Only these lines of the data below are wanted: the one with "कृष्ण जन्माष्टमिको दिन", the one with "इजरायल देशको निर्माण कसरी भयो ? किन हुन्छ आक्", and any lines between them, each repeated exactly.

[[ RECORDS TO USE open ]]

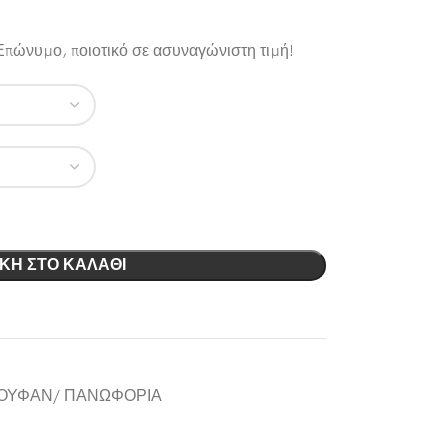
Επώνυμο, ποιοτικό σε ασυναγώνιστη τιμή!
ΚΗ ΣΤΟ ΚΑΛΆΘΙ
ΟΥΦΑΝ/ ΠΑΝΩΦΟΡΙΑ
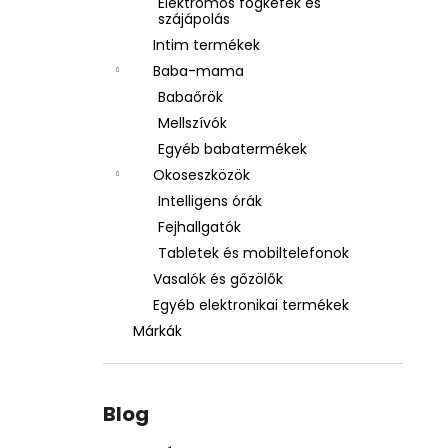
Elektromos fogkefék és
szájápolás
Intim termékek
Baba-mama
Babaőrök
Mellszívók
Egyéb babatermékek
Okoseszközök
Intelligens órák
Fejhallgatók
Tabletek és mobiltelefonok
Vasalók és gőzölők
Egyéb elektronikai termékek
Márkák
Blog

[[ RECORDS TO USE closed ]]
[[ RECORDS TO USE open ]]

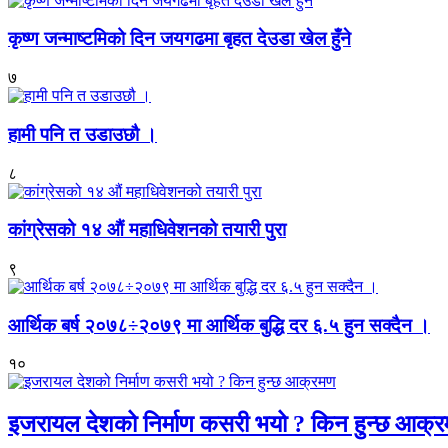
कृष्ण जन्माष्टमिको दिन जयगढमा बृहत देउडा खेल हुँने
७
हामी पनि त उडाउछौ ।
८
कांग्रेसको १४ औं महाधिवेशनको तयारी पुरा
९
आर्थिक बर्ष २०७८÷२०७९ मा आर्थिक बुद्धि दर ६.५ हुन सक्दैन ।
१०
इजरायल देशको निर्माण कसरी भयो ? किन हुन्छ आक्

[[ RECORDS TO USE closed ]]

OUTPUT OF THE TASK
कृष्ण जन्माष्टमिको दिन जयगढमा बृहत देउडा खेल हुँने
७
हामी पनि त उडाउछौ ।
८
कांग्रेसको १४ औं महाधिवेशनको तयारी पुरा
९
आर्थिक बर्ष २०७८÷२०७९ मा आर्थिक बुद्धि दर ६.५ हुन सक्दैन ।
१०
इजरायल देशको निर्माण कसरी भयो ? किन हुन्छ आक्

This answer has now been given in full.